* [WHAT IS EXPECTED]:
Out of the listing below, copy every line that carries the string "msmarusho".

^^^^

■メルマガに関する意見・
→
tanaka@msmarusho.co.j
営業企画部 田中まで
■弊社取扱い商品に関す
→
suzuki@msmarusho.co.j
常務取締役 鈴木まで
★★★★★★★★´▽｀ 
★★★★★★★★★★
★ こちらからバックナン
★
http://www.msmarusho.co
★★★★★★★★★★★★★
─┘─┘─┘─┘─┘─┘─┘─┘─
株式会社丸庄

^^^^

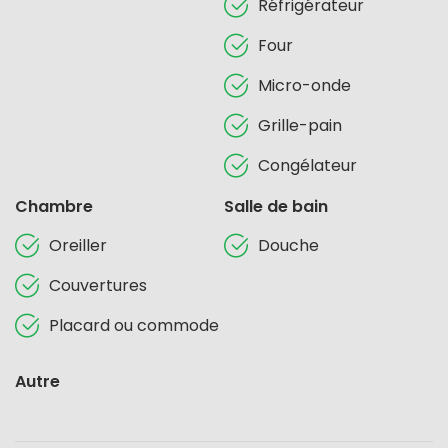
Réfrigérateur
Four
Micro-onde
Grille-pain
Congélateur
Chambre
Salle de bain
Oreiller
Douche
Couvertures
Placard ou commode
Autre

^^^^

* [RESPONSE BOX]:
tanaka@msmarusho.co.j
suzuki@msmarusho.co.j
http://www.msmarusho.co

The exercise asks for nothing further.